In the 1970s, developments brought significant changes to the construction industry. The oil crisis, inflation, high interest rates, costs of land and money for construction, high contract settlements, inefficiencies, technological changes, the owners increase demand for cost effectiveness….all brought on a new surge of competitiveness for the union contractor….a challenge that both labor and management are still meeting today.

Now, 128 years old, the Association still flourishes and remains to be a vital component of the mechanical contracting industry. As personal technology has grown and changed so has the industry technology in the construction world. With BIM (Building Information Modeling) Pre-Fabrication and CAD (computer aided design)…mechanical contractors can complete projects more efficiently and timely. Smart phones & Ipads with texting, scanning and email capabilities have changed the course of jobsite communication.

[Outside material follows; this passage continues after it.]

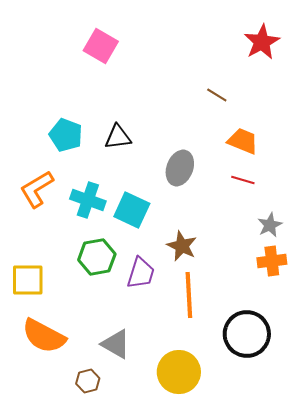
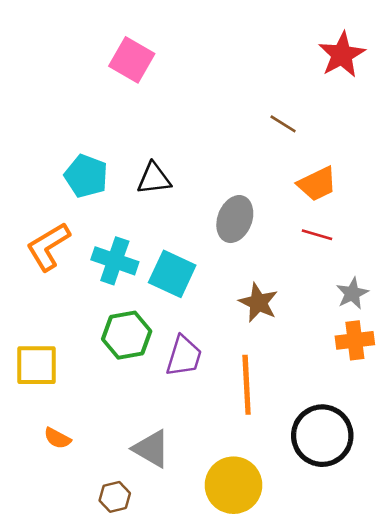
orange trapezoid: (243, 141) -> (317, 184), turned 132
brown star: (182, 246) -> (258, 303), moved
orange semicircle: (44, 336) -> (57, 438), size x0.5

Since the centennial celebration in 1989, the Association has continued to channel its emphasis on the needs of its members. MCAMW’s Service Contractors Bureau… established in 1998 focuses on the service industry while the Plumbing Contractors’ Bureau… established in 2008 focuses on plumbing contractors. Two Student Chapters were established to recruit management personnel; in 2000 a Student Chapter was formed at Virginia Tech and in 2007, at the University of Maryland. These college recruitments often become the Young LEEDERs, a group formed in 2007 to help these young executives gain professional fundamentals thru Lunch & Learns and networking opportunities. These practices in development of the future leaders will prepare them for the difficult times ahead as the industry faces conflicts with non-union competitors, labor relations and legislative issues that affect them.

The MCAMW’s strong commitment to education and training has always been at the forefront of its success. From energy efficiency to environmental sensitivity, the Associations’ leaders recognize it takes the combined talent of skilled labor and teamwork for a union mechanical contractor to erect a building and put it into operation. This is particularly true with the even more intricate and complex mechanical systems in the handsome modern structures of our Nation’s Capital. These practices, integrity and know-how represented throughout this Association have been carried over from the 19th Century into the 21st Century, where our member contractors continue to face triumphantly new challenges in this ever changing market-place.